» Brief:
Return all the entries word for word.

::: Source material :::

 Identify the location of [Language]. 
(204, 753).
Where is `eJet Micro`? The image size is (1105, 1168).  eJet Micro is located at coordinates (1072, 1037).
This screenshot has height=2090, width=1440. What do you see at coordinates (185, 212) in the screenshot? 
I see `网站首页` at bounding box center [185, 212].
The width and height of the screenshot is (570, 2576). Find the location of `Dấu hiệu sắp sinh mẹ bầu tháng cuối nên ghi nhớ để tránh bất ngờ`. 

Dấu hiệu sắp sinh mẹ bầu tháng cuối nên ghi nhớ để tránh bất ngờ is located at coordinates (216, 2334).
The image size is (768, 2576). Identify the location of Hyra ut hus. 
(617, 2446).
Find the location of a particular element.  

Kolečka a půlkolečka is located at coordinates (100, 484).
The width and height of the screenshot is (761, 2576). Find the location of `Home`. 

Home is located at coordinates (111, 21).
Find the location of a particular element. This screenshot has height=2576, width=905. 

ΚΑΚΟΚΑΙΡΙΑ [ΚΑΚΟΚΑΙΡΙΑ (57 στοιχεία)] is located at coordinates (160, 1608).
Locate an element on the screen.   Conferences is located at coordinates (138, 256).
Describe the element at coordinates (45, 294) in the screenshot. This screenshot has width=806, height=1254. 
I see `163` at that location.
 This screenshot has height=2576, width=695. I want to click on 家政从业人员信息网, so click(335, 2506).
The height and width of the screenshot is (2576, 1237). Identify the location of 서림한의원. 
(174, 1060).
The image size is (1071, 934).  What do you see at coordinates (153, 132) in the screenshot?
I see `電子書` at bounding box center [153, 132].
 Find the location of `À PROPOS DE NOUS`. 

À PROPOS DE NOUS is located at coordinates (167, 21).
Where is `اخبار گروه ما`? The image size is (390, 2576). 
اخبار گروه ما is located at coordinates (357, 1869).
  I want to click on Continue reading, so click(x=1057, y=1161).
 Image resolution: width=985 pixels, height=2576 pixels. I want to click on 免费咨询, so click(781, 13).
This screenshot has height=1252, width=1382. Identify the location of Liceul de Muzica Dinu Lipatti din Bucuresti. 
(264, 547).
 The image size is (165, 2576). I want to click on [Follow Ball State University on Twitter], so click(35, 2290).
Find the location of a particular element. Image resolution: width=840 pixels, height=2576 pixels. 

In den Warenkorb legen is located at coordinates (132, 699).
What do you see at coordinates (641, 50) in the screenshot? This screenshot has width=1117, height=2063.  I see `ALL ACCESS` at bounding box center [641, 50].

:::

» Result of the task:
 Identify the location of [Language]. 
(204, 753).
Where is `eJet Micro`? The image size is (1105, 1168).  eJet Micro is located at coordinates (1072, 1037).
This screenshot has height=2090, width=1440. What do you see at coordinates (185, 212) in the screenshot? 
I see `网站首页` at bounding box center [185, 212].
The width and height of the screenshot is (570, 2576). Find the location of `Dấu hiệu sắp sinh mẹ bầu tháng cuối nên ghi nhớ để tránh bất ngờ`. 

Dấu hiệu sắp sinh mẹ bầu tháng cuối nên ghi nhớ để tránh bất ngờ is located at coordinates (216, 2334).
The image size is (768, 2576). Identify the location of Hyra ut hus. 
(617, 2446).
Find the location of a particular element.  

Kolečka a půlkolečka is located at coordinates (100, 484).
The width and height of the screenshot is (761, 2576). Find the location of `Home`. 

Home is located at coordinates (111, 21).
Find the location of a particular element. This screenshot has height=2576, width=905. 

ΚΑΚΟΚΑΙΡΙΑ [ΚΑΚΟΚΑΙΡΙΑ (57 στοιχεία)] is located at coordinates (160, 1608).
Locate an element on the screen.   Conferences is located at coordinates (138, 256).
Describe the element at coordinates (45, 294) in the screenshot. This screenshot has width=806, height=1254. 
I see `163` at that location.
 This screenshot has height=2576, width=695. I want to click on 家政从业人员信息网, so click(335, 2506).
The height and width of the screenshot is (2576, 1237). Identify the location of 서림한의원. 
(174, 1060).
The image size is (1071, 934).  What do you see at coordinates (153, 132) in the screenshot?
I see `電子書` at bounding box center [153, 132].
 Find the location of `À PROPOS DE NOUS`. 

À PROPOS DE NOUS is located at coordinates (167, 21).
Where is `اخبار گروه ما`? The image size is (390, 2576). 
اخبار گروه ما is located at coordinates (357, 1869).
  I want to click on Continue reading, so click(x=1057, y=1161).
 Image resolution: width=985 pixels, height=2576 pixels. I want to click on 免费咨询, so click(781, 13).
This screenshot has height=1252, width=1382. Identify the location of Liceul de Muzica Dinu Lipatti din Bucuresti. 
(264, 547).
 The image size is (165, 2576). I want to click on [Follow Ball State University on Twitter], so click(35, 2290).
Find the location of a particular element. Image resolution: width=840 pixels, height=2576 pixels. 

In den Warenkorb legen is located at coordinates (132, 699).
What do you see at coordinates (641, 50) in the screenshot? This screenshot has width=1117, height=2063.  I see `ALL ACCESS` at bounding box center [641, 50].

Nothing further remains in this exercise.